Neuroscience. 2000;99(1):55-64. doi: 10.1016/s0306-4522(00)00139-1.
The main goal of this study was to provide in vivo neurochemical evidence that mesolimbic alpha- and beta-adrenoceptors direct the release of mesolimbic dopamine. Both high responders to novelty and low responders to novelty were used to study the effects of intra-accumbal administered adrenergic agents on the dopamine release in the nucleus accumbens during two conditions, namely at rest (non-challenge) and when exposed to a "new cage" (challenge). Under non-challenged condition: phenylephrine (alpha-adrenergic agonist) induced a dose-dependent increase in dopamine release that was significantly larger in high responders; phentolamine (alpha-adrenoceptor antagonist) also induced a dose-dependent increase in dopamine that was significantly larger in low responders; isoproterenol (beta-adrenoceptor agonist) induced a dose-dependent increase in dopamine that did not differ between the two types of rat; propranolol (beta-adrenoceptor antagonist) did not change the dopamine release.
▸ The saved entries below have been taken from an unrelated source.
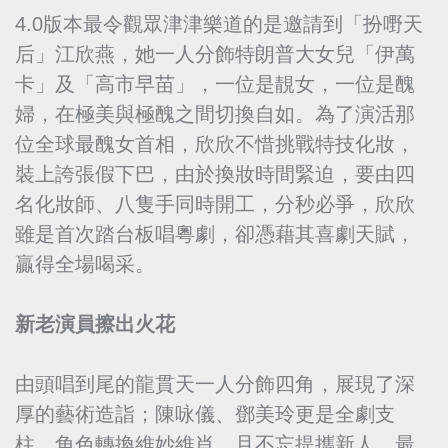
4.0版本最令觀眾津津樂道的是邀請到「扮嘢天
后」江欣燕，她一人分飾特朗普大女兒「伊萬
卡」及「高市早苗」，一位是靚女，一位是醜
婦，在極美與極醜之間切換自如。為了演活那
位全球最醜女首相，欣欣不惜挑戰特技化妝，
裝上誇張假下巴，由於換妝時間緊迫，要由四
名化妝師、八隻手同時開工，分秒必爭，欣欣
雖是首次踏台板唱粵劇，卻憑藉其喜劇天賦，
贏得全場喝采。
新老演員擦出火花
由頭唱到尾的龍貫天一人分飾四角，展現了深
厚的藝術造詣；陳咏儀、鄧美玲更是全劇支
柱，角色轉換維妙維肖，且不忘提攜新人。最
Under challenged condition: phenylephrine and phentolamine both increased dopamine release without type-specific differences; only in low responders did isoproterenol increase the novelty-induced dopamine release; only in high responders did propranolol decrease the novelty-induced dopamine release. The in vivo neurochemical data are discussed in view of the outcome of earlier reported in vitro studies and pharmaco-behavioral studies. Overall the data reveal that mesolimbic noradrenaline has a dual role in the nucleus accumbens. It is argued that stimulation of alpha-adrenoceptors and beta-adrenoceptors, located postsynaptically on dopamine nerve-endings, inhibits and facilitates, respectively, dopamine release, whereas stimulation of presynaptic alpha-adrenoceptors inhibits the release of noradrenaline and, subsequently, disinhibits the release of dopamine. Moreover, it is argued that non-challenged high responders have a relatively low (alpha/beta) noradrenergic tonus that changes into a relatively high (alpha/beta) noradrenergic tonus during challenge, and that non-challenged low responders have a relatively high (alpha) adrenergic tonus that changes into a relatively low (alpha) noradrenergic tonus during challenge. In general, the present data clearly reveal that both alpha- and beta-adrenoceptors differentially regulate dopamine release in the nucleus accumbens. This regulation is individual-specific and depends on the test-condition (challenged versus non-challenged).
本研究的主要目标是提供体内神经化学证据,证明中脑边缘的α和β肾上腺素能受体指导中脑边缘多巴胺的释放。对新奇刺激反应高的大鼠和对新奇刺激反应低的大鼠均被用于研究在两种条件下,即静息状态(无刺激)和暴露于“新笼子”(刺激)时,向伏隔核内注射肾上腺素能药物对伏隔核中多巴胺释放的影响。在无刺激条件下:去氧肾上腺素(α肾上腺素能激动剂)引起多巴胺释放呈剂量依赖性增加,且在反应高的大鼠中增加幅度显著更大;酚妥拉明(α肾上腺素能受体拮抗剂)也引起多巴胺呈剂量依赖性增加,且在反应低的大鼠中增加幅度显著更大;异丙肾上腺素(β肾上腺素能激动剂)引起多巴胺呈剂量依赖性增加,两种类型的大鼠之间无差异;普萘洛尔(β肾上腺素能受体拮抗剂)未改变多巴胺释放。在刺激条件下:去氧肾上腺素和酚妥拉明均增加多巴胺释放,无类型特异性差异;只有在反应低的大鼠中,异丙肾上腺素增加了新奇刺激诱导的多巴胺释放;只有在反应高的大鼠中,普萘洛尔降低了新奇刺激诱导的多巴胺释放。结合早期报道的体外研究和药理行为学研究结果,对体内神经化学数据进行了讨论。总体而言,数据表明中脑边缘去甲肾上腺素在伏隔核中具有双重作用。有人认为,位于多巴胺神经末梢突触后的α肾上腺素能受体和β肾上腺素能受体的刺激分别抑制和促进多巴胺释放,而突触前α肾上腺素能受体的刺激抑制去甲肾上腺素释放,随后解除对多巴胺释放的抑制。此外,有人认为,无刺激时反应高的大鼠具有相对较低的(α/β)去甲肾上腺素能紧张性,在刺激过程中转变为相对较高的(α/β)去甲肾上腺素能紧张性,而无刺激时反应低的大鼠具有相对较高的(α)肾上腺素能紧张性,在刺激过程中转变为相对较低的(α)去甲肾上腺素能紧张性。一般来说,目前的数据清楚地表明,α和β肾上腺素能受体对伏隔核中多巴胺释放的调节存在差异。这种调节具有个体特异性,且取决于测试条件(刺激与无刺激)。